Vicious things are in my head. I hope Grace’s face was the last thing he thought of. I hope it hurt.
“He died there,” Levi says, pointing. “Right there.”
It’s so weird, how differently two people can feel about the exact same thing.
“Can I tell you a stupid story?” he asks.
“Yeah.” Talk so I don’t have to hear myself think.
“The first night after the funeral, I couldn’t sleep. I had this feeling like Adam was down here and wanted to tell me something.” He twists his earring. “I was hoping he’d tell me at the funeral, but he looked so fake, all made up. You were the only real thing there.”
“Is that a compliment?” It feels like one.
“I guess it is.”
“Okay. Sorry. Keep going.”
“So I got up and I came down here in the dark. But I didn’t feel him here. Dunno why I thought I would.”
That’s because he’s not haunting the quarry. He’s haunting Grace’s dreams and I haven’t been doing anything about it. You can’t kill a ghost.

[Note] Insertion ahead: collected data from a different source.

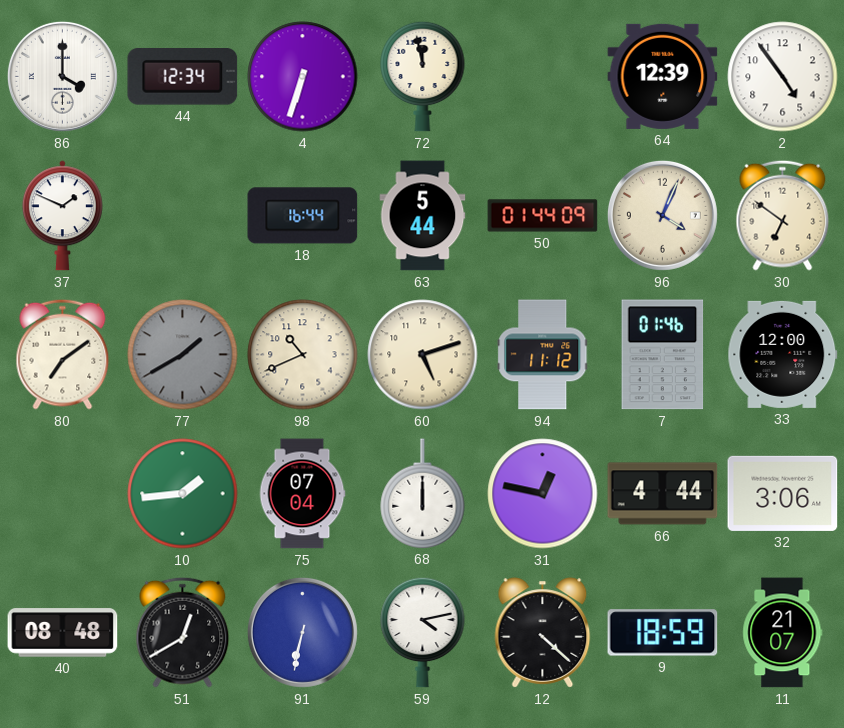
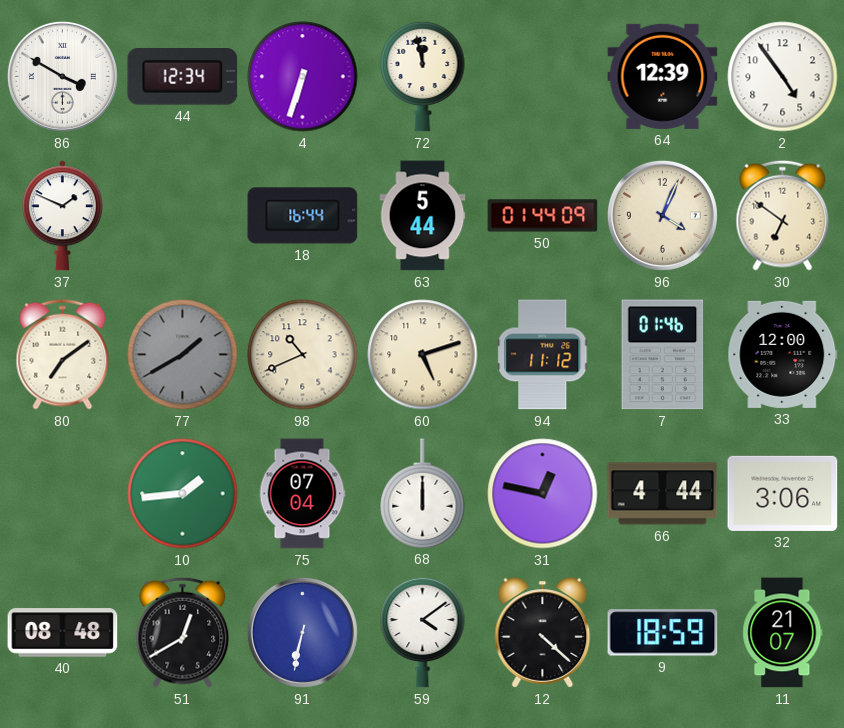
86: 4:00 -> 3:50
59: 4:13 -> 4:09
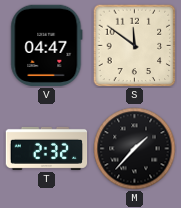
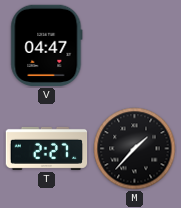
S: 11:51 -> none
T: 2:32 -> 2:27
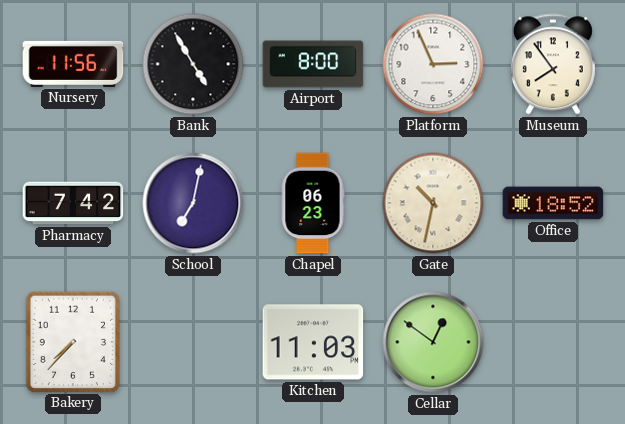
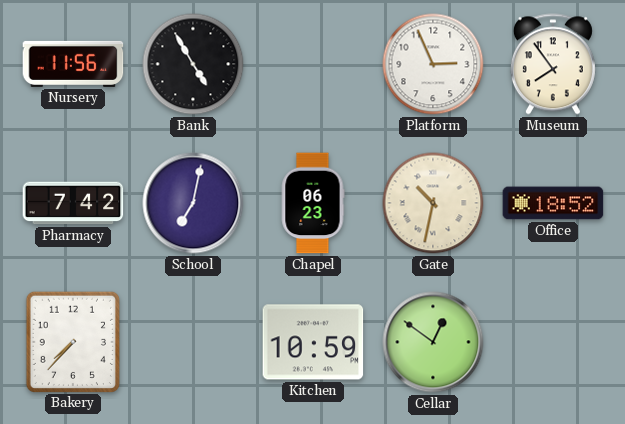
Airport: 8:00 -> none
Kitchen: 11:03 -> 10:59
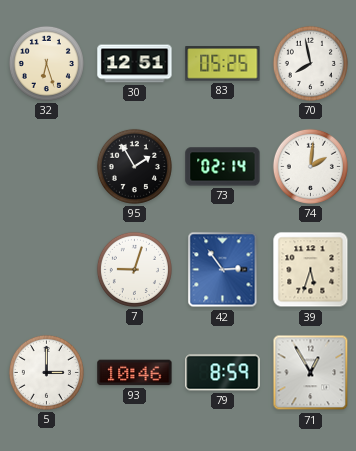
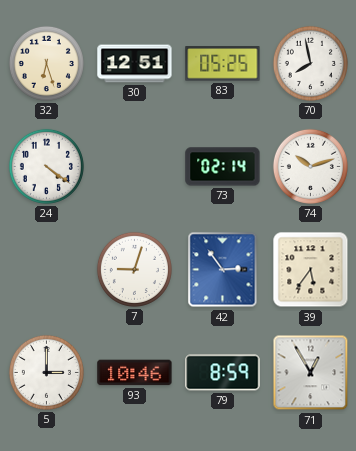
24: none -> 4:21
95: 1:55 -> none
74: 2:01 -> 10:12
39: 5:33 -> 5:36
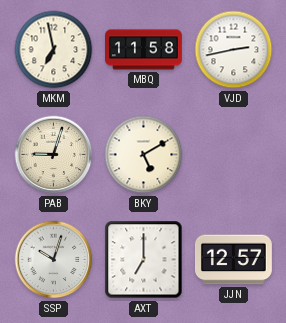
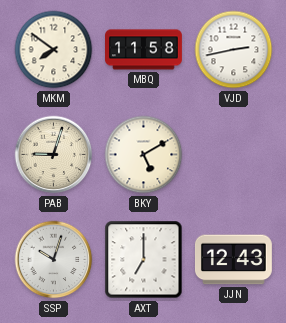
MKM: 6:58 -> 7:51
JJN: 12:57 -> 12:43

“The quarry itself, though,” he says. “That gave me a weird feeling.”
“It’s a thing about heights,” I venture. “One time when we were kids, my sister and I hiked this mountain with our parents. We had this dare to see how close we could get to the edge. It was the only time she was braver than me about something.”
“It’s like an impulse,” he agrees. “Like . . . a suicidal impulse.”
“She’s not suicidal. Jesus.”
“I didn’t say she was.”
I catch my breath. My head pounds. “Sorry.”
“No, I’m sorry. That was dark. I was, like, hmm, how could I make my relationship with this girl weirder? I know! Bring up the universal self-destructive impulses of humanity. Brilliant.”